Was wir bereits wissen
Berufskolleg möchte ganz an die Wiesenstraße. Entscheidung vertagt

Dinslaken..  Als eine „Schule mit zwei Gesichtern“ stellte Uwe Neumann, Leiter des Berufskollegs Dinslaken, sein Haus dem Ausschuss für Schule, Kultur und Sport des Kreistags vor. Der wollte sich in seiner jüngsten Sitzung noch nicht auf eine Standortlösung festlegen und vertagte die Entscheidung in den Kreisausschuss. Dennoch stehen die Chancen auf grünes Licht gut.

Neue Turnhalle

Neumann, sein Kollegium und seine Schüler müssen zwischen den Standorten Wiesenstraße und Konrad-Adenauer-Straße pendeln. Wie berichtet, hofft das Berufskolleg, dass der Kreis am Standort Wiesenstraße das städtische Grundstück der Jeanette-Wolff-Realschule kauft und dort die Standorte zusammenfügt. Ein Punkt, der noch zu Beratungsbedarf führt ist, dass es mit einem Neubau an der Wiesenstraße allein nicht getan wäre: Auch das alte Gebäude dort ist sanierungsbedürftig und entspricht selbst dann nicht optimal modernen Anforderungen, es stammt aus den 50er Jahren.

So zeigte Neumann beispielhaft Bilder aus der Pause. Weil es nicht genügend Rückzugsmöglichkeiten gibt, hocken die Schüler mit ihren Broten in Nischen am Boden, in denen früher Garderoben angebracht waren. Nicht optimal.

Die alte Turnhalle an der Douvermannstraße ist ein kostspieliger Sanierungsfall, der Neubau einer Multifunktionshalle scheint den beauftragten Gutachtern des Büros Kplan als empfehlenswert. Eine Sporthalle, das machte Schulleiter Neuman deutlich, muss sein, „manche Abschlüsse sind ohne Sportunterricht nicht möglich“.

Dennoch müsse nichts übers Knie gebrochen werden, „der Prozess würde im Idealfall acht bis zehn Jahre dauern“. Das kommt bei den Fraktionen gut an, denn sie haben mit dem Campus Moers ein großes Projekt vor der Brust.

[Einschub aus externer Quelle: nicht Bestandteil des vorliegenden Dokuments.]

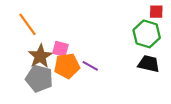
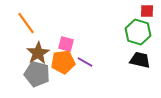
pink square: (61, 49) -> (66, 44), moved

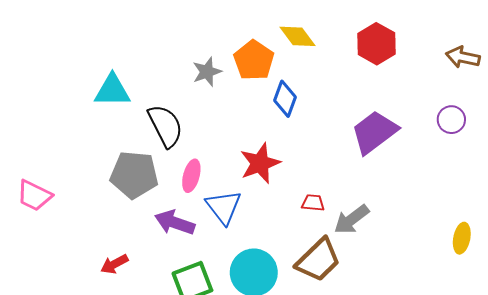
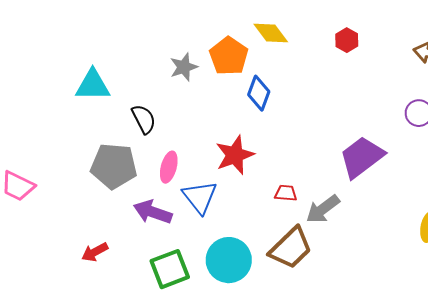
red hexagon: (376, 44) -> (347, 40), size x0.6
black semicircle: (165, 126) -> (144, 119), size x0.7
purple trapezoid: (374, 132) -> (362, 157), moved

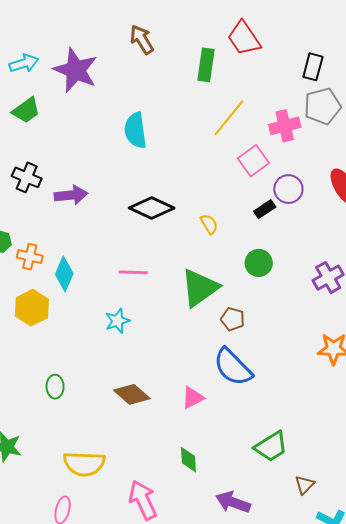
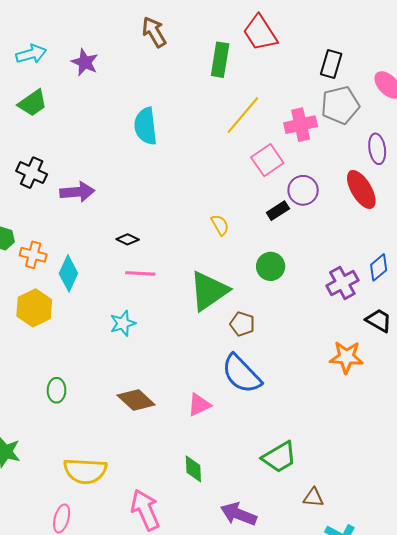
purple star: (76, 70) -> (85, 62), size x0.6
black diamond: (152, 208) -> (128, 239), moved, size x0.5
brown triangle: (305, 485) -> (313, 498), turned 50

Dinslaken könne Schritt für Schritt abgearbeitet werden, so die Idee. Das mit Büro Kplan hatte die Kosten am Standort Wiesenstraße inklusive Sanierung des alten Gebäudes auf bis zu 26 Millionen Euro geschätzt. Auf die Jahre verteilt, wäre das machbar, so der Tenor.

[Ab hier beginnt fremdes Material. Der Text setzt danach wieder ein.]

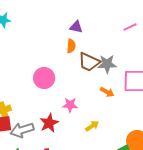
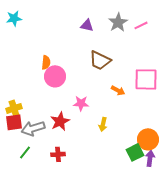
orange semicircle: (71, 46) -> (46, 62), moved
gray star: (107, 64) -> (118, 22), moved, turned -30
yellow arrow: (92, 126) -> (103, 124), turned 136

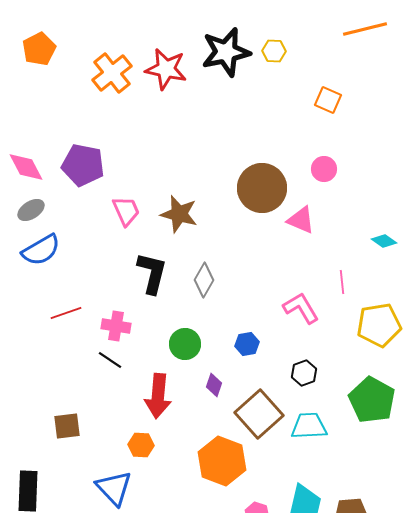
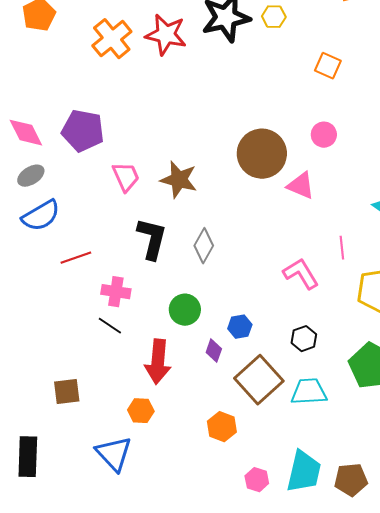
red line: (66, 313) -> (76, 258), moved
blue hexagon: (247, 344) -> (240, 327), moved
orange hexagon: (222, 461) -> (222, 427), size x0.6

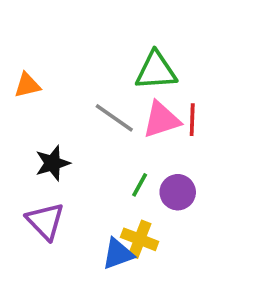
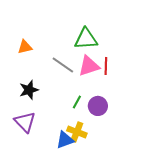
orange triangle: (27, 85) -> (25, 47), moved

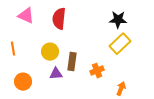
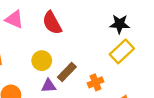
red semicircle: (59, 19) -> (52, 23), turned -35
brown rectangle: (72, 62) -> (67, 72), turned 36

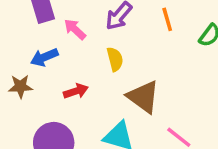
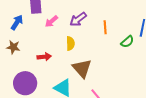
pink arrow: (75, 29) -> (51, 21), turned -96
blue arrow: (44, 57) -> (17, 22), moved, turned 133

Neumann hatte mit seinem Vortrag die Dringlichkeit des Problems vor Augen geführt: Wenn Schüler vom einen zum anderen Standort pendeln, ist eine Freistunde notwendig. Unterricht findet zum Teil bis um 20.45 Uhr statt. Klar ist, dass die Weichen gestellt werden müssen, solange das Realschulgrundstück noch zu haben ist. Der Kreisausschuss soll das in der Sitzung am 19. März tun.